- _ASSIGNED TASK_
Go through the lines below and copy any that hold the string "Бизнес".

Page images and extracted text

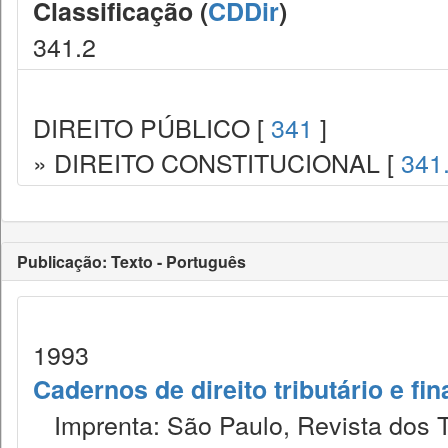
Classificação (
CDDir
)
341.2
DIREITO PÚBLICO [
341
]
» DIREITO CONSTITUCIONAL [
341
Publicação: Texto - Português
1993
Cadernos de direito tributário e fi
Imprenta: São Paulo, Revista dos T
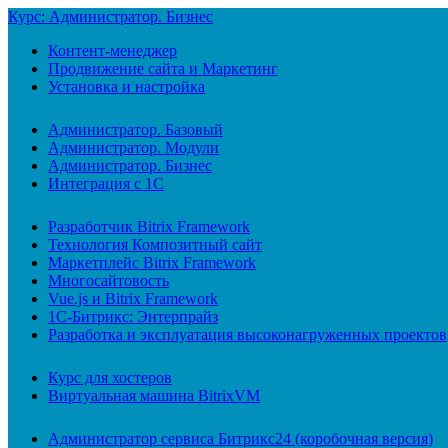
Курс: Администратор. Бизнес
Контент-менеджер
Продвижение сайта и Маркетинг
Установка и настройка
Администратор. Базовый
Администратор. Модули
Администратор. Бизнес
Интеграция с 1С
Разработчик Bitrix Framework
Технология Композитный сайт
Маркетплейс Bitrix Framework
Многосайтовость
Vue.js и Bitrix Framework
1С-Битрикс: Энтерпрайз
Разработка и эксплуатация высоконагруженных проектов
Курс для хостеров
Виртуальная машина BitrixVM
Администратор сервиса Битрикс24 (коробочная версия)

- _REPLY_
Курс: Администратор. Бизнес
Администратор. Бизнес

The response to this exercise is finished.